=== EXERCISE REQUIREMENTS ===
Copy out every line of the records where the string "updated" occurs.

(Dataset entries)
▶
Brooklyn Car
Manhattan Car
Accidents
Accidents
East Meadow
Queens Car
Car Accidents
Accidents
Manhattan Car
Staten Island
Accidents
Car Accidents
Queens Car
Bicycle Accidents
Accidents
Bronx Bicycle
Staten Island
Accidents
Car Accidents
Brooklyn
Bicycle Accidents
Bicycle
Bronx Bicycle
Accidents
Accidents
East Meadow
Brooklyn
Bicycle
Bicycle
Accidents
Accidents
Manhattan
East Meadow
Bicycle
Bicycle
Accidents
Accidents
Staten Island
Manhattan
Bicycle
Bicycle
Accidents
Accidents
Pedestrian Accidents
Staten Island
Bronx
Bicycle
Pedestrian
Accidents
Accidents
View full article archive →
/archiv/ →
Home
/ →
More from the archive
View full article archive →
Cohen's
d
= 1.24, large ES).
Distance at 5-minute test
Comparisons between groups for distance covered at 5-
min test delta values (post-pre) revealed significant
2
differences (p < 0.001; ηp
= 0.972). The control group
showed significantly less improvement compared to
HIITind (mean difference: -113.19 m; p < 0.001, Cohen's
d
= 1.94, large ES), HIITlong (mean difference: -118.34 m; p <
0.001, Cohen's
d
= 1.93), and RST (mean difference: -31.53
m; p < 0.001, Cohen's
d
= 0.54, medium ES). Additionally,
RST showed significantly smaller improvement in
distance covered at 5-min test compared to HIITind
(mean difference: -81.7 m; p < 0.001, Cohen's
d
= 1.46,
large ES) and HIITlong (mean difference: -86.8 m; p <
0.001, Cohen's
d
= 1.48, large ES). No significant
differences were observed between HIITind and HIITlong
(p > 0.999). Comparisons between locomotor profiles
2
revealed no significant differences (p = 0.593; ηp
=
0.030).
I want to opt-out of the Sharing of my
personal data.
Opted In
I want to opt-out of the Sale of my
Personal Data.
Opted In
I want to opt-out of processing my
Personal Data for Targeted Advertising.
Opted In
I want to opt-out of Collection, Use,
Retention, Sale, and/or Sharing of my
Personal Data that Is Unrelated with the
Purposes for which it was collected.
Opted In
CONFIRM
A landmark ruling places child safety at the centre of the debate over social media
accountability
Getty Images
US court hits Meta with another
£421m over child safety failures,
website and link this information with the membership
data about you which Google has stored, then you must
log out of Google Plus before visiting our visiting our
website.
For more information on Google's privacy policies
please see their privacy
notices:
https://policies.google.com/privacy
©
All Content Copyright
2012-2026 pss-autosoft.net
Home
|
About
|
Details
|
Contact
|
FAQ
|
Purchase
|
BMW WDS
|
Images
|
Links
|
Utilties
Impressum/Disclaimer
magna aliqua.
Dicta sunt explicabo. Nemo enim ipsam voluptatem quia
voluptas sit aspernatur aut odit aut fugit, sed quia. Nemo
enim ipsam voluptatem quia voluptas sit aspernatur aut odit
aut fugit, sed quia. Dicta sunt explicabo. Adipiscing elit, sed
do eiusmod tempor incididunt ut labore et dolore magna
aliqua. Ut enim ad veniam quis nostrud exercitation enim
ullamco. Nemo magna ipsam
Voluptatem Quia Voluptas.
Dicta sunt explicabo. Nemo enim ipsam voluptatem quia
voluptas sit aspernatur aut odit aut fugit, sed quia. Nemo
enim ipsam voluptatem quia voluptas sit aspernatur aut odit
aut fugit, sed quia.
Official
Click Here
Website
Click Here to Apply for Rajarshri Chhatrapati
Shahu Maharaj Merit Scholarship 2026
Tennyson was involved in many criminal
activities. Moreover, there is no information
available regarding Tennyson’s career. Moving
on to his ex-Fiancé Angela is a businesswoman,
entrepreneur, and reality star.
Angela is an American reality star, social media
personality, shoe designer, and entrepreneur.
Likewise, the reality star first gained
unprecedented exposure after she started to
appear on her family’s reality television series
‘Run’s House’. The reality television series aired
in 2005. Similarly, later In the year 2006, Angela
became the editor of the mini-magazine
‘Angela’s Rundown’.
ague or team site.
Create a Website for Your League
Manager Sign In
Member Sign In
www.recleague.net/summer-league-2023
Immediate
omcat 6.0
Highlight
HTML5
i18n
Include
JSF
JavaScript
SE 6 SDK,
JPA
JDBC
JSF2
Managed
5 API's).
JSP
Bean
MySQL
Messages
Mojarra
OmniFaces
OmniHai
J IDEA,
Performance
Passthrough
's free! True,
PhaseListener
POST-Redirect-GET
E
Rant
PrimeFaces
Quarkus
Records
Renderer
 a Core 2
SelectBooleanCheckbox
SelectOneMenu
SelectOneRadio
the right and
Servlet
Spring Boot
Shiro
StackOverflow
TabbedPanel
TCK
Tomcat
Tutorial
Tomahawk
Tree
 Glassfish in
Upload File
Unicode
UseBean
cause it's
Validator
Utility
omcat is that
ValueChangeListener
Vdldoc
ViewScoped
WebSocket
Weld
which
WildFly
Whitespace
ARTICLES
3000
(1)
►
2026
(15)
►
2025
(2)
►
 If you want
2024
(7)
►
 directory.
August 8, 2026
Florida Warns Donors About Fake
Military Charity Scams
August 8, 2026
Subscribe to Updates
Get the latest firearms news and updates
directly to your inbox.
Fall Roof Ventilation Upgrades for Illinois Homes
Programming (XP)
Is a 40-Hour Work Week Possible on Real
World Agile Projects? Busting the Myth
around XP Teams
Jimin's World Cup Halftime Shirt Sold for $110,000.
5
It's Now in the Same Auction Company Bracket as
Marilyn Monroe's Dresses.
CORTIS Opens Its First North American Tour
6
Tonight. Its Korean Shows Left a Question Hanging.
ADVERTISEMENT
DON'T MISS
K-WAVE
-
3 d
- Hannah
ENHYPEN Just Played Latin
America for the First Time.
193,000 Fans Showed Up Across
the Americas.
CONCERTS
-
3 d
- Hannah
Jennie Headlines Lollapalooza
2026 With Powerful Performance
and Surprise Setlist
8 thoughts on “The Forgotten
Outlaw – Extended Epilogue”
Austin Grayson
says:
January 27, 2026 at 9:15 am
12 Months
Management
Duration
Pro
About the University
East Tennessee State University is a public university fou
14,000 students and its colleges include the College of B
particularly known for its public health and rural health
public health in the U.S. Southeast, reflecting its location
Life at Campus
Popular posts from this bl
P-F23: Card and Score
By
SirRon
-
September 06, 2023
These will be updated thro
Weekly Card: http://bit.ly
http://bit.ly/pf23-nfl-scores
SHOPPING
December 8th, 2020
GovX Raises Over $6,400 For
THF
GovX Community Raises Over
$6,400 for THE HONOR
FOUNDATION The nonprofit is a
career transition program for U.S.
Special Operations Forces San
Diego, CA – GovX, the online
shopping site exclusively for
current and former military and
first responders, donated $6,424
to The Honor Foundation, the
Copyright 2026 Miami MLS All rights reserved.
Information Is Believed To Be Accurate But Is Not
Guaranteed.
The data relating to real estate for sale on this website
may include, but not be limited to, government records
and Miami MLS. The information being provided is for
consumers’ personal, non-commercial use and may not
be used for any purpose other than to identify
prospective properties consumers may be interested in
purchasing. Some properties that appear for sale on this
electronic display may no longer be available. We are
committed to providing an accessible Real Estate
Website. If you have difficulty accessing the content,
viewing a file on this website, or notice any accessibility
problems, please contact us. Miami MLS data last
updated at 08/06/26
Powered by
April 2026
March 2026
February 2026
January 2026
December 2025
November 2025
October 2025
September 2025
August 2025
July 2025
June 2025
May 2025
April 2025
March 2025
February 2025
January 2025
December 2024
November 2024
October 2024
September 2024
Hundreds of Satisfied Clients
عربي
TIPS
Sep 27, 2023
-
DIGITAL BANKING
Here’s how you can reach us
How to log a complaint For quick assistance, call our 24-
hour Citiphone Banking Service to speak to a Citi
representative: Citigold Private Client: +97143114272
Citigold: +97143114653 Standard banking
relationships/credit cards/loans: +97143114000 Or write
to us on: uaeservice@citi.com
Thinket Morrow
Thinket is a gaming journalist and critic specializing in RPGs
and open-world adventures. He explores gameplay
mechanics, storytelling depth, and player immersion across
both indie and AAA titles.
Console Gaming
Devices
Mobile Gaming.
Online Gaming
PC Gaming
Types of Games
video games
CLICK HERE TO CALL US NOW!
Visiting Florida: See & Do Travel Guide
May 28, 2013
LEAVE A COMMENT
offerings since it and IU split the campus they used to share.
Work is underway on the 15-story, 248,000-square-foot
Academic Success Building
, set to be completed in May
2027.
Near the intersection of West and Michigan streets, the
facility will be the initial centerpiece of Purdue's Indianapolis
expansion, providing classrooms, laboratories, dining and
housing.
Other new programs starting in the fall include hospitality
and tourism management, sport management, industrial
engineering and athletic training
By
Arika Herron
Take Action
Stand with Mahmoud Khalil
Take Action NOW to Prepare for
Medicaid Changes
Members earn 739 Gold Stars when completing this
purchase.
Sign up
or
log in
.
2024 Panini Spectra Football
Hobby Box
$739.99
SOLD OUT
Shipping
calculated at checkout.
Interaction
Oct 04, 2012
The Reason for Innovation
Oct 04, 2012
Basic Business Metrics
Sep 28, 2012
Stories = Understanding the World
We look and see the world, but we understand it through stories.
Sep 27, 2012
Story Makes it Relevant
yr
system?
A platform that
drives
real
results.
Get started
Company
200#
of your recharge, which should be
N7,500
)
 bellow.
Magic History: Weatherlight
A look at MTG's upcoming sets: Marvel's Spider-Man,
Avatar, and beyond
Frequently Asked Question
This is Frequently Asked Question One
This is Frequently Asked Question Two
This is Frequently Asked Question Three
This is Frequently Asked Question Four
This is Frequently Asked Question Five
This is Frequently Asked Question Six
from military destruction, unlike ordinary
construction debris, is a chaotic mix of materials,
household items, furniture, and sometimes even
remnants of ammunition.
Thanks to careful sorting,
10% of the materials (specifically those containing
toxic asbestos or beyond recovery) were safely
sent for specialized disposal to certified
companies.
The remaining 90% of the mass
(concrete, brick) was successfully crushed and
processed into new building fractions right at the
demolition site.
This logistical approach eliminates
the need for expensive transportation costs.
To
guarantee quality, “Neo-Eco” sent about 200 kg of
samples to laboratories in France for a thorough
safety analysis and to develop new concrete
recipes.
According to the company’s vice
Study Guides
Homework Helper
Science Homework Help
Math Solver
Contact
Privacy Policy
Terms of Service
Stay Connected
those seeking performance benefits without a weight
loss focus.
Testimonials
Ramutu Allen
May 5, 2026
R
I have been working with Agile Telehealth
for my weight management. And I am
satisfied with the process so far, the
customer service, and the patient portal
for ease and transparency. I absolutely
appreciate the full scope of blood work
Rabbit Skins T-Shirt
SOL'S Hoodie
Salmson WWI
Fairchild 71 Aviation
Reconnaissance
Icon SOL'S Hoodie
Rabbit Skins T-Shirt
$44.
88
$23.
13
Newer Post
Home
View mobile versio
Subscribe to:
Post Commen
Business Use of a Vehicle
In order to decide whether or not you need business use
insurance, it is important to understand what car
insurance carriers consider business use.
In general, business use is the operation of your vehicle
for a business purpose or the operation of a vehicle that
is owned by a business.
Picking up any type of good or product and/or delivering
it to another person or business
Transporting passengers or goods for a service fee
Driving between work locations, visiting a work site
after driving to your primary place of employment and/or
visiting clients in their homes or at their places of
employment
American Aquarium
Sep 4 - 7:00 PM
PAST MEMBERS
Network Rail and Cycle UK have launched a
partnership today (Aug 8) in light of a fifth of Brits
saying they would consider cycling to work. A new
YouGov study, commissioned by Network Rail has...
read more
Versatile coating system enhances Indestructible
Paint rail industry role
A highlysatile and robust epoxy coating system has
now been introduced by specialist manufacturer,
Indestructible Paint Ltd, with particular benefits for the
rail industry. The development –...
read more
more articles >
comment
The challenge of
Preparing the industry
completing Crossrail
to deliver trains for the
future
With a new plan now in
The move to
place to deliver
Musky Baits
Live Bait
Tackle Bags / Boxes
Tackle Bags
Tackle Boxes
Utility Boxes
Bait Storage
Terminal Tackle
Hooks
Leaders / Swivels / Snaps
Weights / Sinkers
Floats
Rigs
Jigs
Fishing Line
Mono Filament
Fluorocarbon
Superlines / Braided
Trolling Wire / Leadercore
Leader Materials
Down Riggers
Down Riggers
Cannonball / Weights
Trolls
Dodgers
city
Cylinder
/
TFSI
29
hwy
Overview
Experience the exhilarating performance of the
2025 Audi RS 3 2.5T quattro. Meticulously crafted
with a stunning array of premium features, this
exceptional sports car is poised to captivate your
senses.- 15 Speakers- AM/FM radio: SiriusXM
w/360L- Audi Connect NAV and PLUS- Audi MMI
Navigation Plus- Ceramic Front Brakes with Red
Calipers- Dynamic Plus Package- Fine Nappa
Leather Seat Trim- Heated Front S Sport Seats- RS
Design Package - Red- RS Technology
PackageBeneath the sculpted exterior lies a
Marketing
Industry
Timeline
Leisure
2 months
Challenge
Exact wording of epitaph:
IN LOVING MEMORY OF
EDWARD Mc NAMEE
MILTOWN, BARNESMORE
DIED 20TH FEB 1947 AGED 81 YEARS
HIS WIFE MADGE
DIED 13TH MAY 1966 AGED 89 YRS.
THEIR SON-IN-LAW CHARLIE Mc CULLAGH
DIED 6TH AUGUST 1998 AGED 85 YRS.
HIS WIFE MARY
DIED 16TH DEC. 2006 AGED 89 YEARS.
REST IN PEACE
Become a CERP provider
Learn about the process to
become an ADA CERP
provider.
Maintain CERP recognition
◀
=== TASK RESPONSE ===
These will be updated thro
updated at 08/06/26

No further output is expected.